On Thursday’s I’m going to go through my shelves and pick out some favourites that I’ve read in previous years! First up is I Capture the Castle.
What’s it about?
I Capture the Castle is a classic bildungsroman set in rural England. Cassandra and Rose are sisters who live in a crumbling manor-cum-castle with their stepmum Topaz (who’s more like a sister), brother Thomas, father James Mortmain (successful author whose dwindling royalties could be increased if only he would write another book) and Steven (the son of a former servant who has lived with the family since he was young). There are very few opportunities for the girls in the area where they live, and the family are poor, but of a class where the women in particular would not be expected to undertake work. Their lives are shaken up by the arrival of the Cotton family, American heirs to the local title and land. The lives of the girls become entangled with the brothers Simon and Neil, promising to lift them out of poverty, but at what cost to them and those around them?
Who wrote it?
Dodie Smith, possibly better known for writing The 101 Dalmatians. She was born in 1896 and was active throughout the 1900s, writing novels, plays, and autobiographical works.
When did I read it?
I can’t remember the first time I read this! I know that I picked it up because of a book by Jean Ure called Skinny Melon and Me. That book is another epistolary effort pitched at a much younger level – what would probably now be called middle grade. In that book, the main character Cherry writes about her relationship with her best friend, the titular Skinny Melon (real name Melanie) and her coming to accept the presence of her stepfather, the “hilariously” named Roland Butter.
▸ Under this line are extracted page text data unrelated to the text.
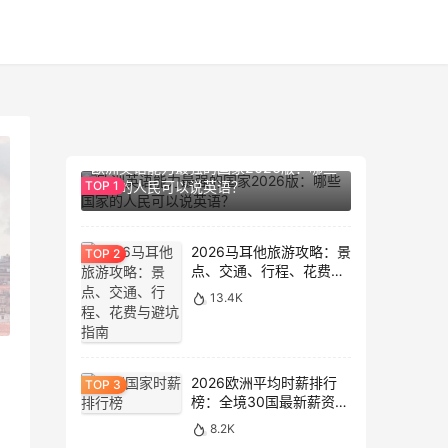
14.1K
欧洲英语能力最强的国家2026版：哪些
国家的人民可以说英语？
2026马耳他旅游攻略：景
点、交通、行程、花费与
避坑指南
13.4K
2026欧洲平均时薪排行
榜：全境30国最新薪资数
据大盘点
8.2K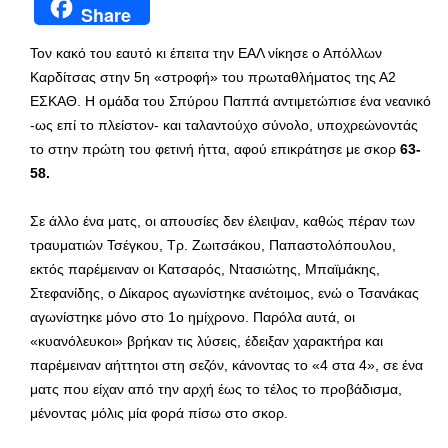
Share
Τον κακό του εαυτό κι έπειτα την ΕΑΛ νίκησε ο Απόλλων
Καρδίτσας στην 5η «στροφή» του πρωταθλήματος της Α2
ΕΣΚΑΘ. Η ομάδα του Σπύρου Παππά αντιμετώπισε ένα νεανικό
-ως επί το πλείστον- και ταλαντούχο σύνολο, υποχρεώνοντάς
το στην πρώτη του φετινή ήττα, αφού επικράτησε με σκορ
63-
58.
Σε άλλο ένα ματς, οι απουσίες δεν έλειψαν, καθώς πέραν των
τραυματιών Τσέγκου, Τρ. Ζωιτσάκου, Παπαστολόπουλου,
εκτός παρέμειναν οι Κατσαρός, Ντασιώτης, Μπαϊμάκης,
Στεφανίδης, ο Δίκαρος αγωνίστηκε ανέτοιμος, ενώ ο Τσανάκας
αγωνίστηκε μόνο στο 1ο ημίχρονο. Παρόλα αυτά, οι
«κυανόλευκοι» βρήκαν τις λύσεις, έδειξαν χαρακτήρα και
παρέμειναν αήττητοι στη σεζόν, κάνοντας το «4 στα 4», σε ένα
ματς που είχαν από την αρχή έως το τέλος το προβάδισμα,
μένοντας μόλις μία φορά πίσω στο σκορ.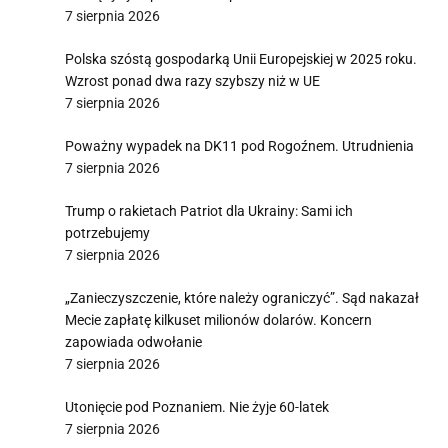
7 sierpnia 2026
Polska szóstą gospodarką Unii Europejskiej w 2025 roku.
Wzrost ponad dwa razy szybszy niż w UE
7 sierpnia 2026
Poważny wypadek na DK11 pod Rogoźnem. Utrudnienia
7 sierpnia 2026
Trump o rakietach Patriot dla Ukrainy: Sami ich
potrzebujemy
7 sierpnia 2026
„Zanieczyszczenie, które należy ograniczyć”. Sąd nakazał
Mecie zapłatę kilkuset milionów dolarów. Koncern
zapowiada odwołanie
7 sierpnia 2026
Utonięcie pod Poznaniem. Nie żyje 60-latek
7 sierpnia 2026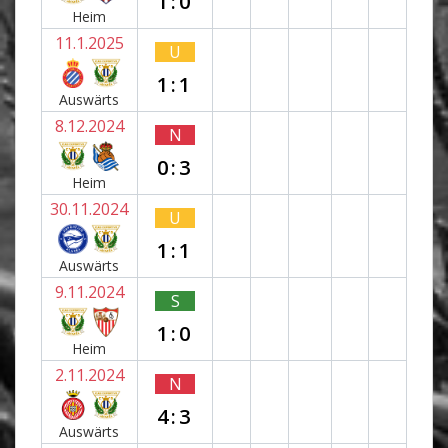
1:0
Heim
11.1.2025
U
1:1
Auswärts
8.12.2024
N
0:3
Heim
30.11.2024
U
1:1
Auswärts
9.11.2024
S
1:0
Heim
2.11.2024
N
4:3
Auswärts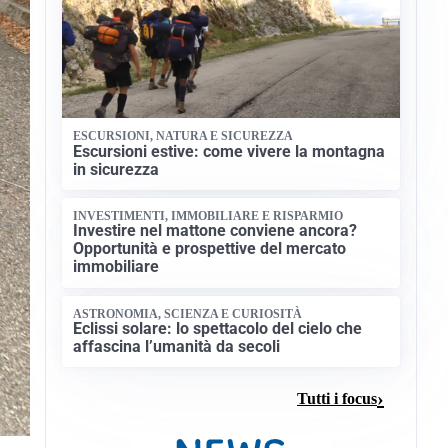
ESCURSIONI, NATURA E SICUREZZA
Escursioni estive: come vivere la montagna
in sicurezza
INVESTIMENTI, IMMOBILIARE E RISPARMIO
Investire nel mattone conviene ancora?
Opportunità e prospettive del mercato
immobiliare
ASTRONOMIA, SCIENZA E CURIOSITÀ
Eclissi solare: lo spettacolo del cielo che
affascina l’umanità da secoli
Tutti i focus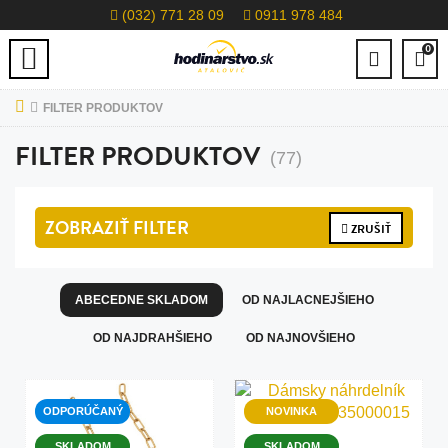
(032) 771 28 09
0911 978 484
0
FILTER PRODUKTOV
FILTER PRODUKTOV
(77)
ZOBRAZIŤ
FILTER
ZRUŠIŤ
ABECEDNE SKLADOM
OD NAJLACNEJŠIEHO
OD NAJDRAHŠIEHO
OD NAJNOVŠIEHO
ODPORÚČANÝ
NOVINKA
SKLADOM
SKLADOM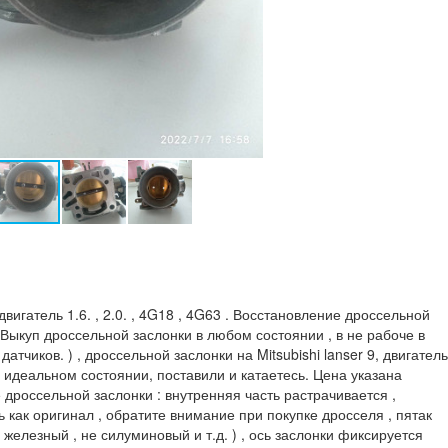
игатель 1.6. , 2.0. , 4G18 , 4G63 . Восстановление дроссельной
 Выкуп дроссельной заслонки в любом состоянии , в не рабоче в
атчиков. ) , дроссельной заслонки на Mitsubishi lanser 9, двигатель
 идеальном состоянии, поставили и катаетесь. Цена указана
 дроссельной заслонки : внутренняя часть растрачивается ,
ь как оригинал , обратите внимание при покупке дросселя , пятак
 железный , не силуминовый и т.д. ) , ось заслонки фиксируется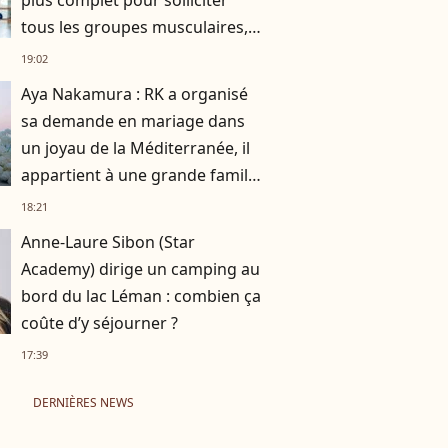
plus complet pour solliciter
tous les groupes musculaires,
des jambes au buste."
19:02
Aya Nakamura : RK a organisé
sa demande en mariage dans
un joyau de la Méditerranée, il
appartient à une grande famille
française
18:21
Anne-Laure Sibon (Star
Academy) dirige un camping au
bord du lac Léman : combien ça
coûte d’y séjourner ?
17:39
DERNIÈRES NEWS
One of the ways that Roland tries to bridge the gap between himself and Cherry is by giving her this book to read, though she has quite a different opinion of the ending that I had, even on my first reading! I don’t know how many times I’ve read it since then. It looks like the last time was in March 2015, so I’m definitely due another reread soon!
Why do I love it so much?
- The setting: who hasn’t dreamed of living somewhere romantic like a castle? While it seems like it would be terribly impractical – and is demonstrated to be so throughout the novel – it provides an appropriately dramatic and picturesque backdrop. I love the opening images of the novel, of the three women in the kitchen busying themselves with the business of life as much as they can stand. The setting really does provide a good reflection as well of the erosion of the gentility in England of the first part of the 20th century.
- The characters: Cassandra is one of my favourite literary characters of all time. Yes, she’s somewhat whiny, introspective, and naval-gazy, but whom among us wasn’t at 17? I love the journey she goes on from writing about things she’s never experienced – mainly love – to actually experiencing them for herself. In many ways she’s led a very sheltered life and it’s fascinating to watch her try to navigate a world that she’s not really prepared to face. The novel ends in such an open manner (I promise that’s not a spoiler) that you could really imagine her going on to do anything with her life. There are some fantastic side characters – I love Thomas, the younger brother, who seems to bear the slings and arrows of misfortune much more stolidly that either of his sisters. Then there’s Rose. Rose is such a complicated character, and on certain readthroughs I’ve disliked her strongly, as she seems utterly self-centred and often seems to be awfully sneery. I think as I’ve got older though I appreciate that she’s only acting that way out of self-preservation and a mistaken idea of what she needs to do to survive a world that’s no longer really set up for girls like her. Which brings me to…
- How the book changes as you age: this is definitely a book that reads different depending on how old you are and what your circumstances are when you read it. The obvious example is the various romances that occur – though I don’t want to go too deeply into that and spoil the surprises of the book! But it’s not just that. The first time I read this I didn’t really have the understanding of class that I do now, and especially not in the context of the English gentility. I’m hardly an expert now but I definitely have more of an appreciation of the context of the Mortmain’s slide into poverty. There’s also the father, James Mortmain. The older I am, the more unacceptable I find his behaviour throughout the book! Much like my changing reaction to Mr Bennet in Pride and Prejudice, I find it deeply difficult to excuse his abdication of responsibility towards his children now, in a way I didn’t really think about as a child.
- The format: I LOVE epistolary novels. Diary format, letters, emails, any kind of ephemera, I’m all over it. I’m not sure why I love them so deeply. I think, for whatever reason, they give me an easier window into a particular character or set of characters, and in some ways feel less artificial than first person or an omniscient narrator? Not that I dislike those, but there’s something about epistolary novels that just work for me.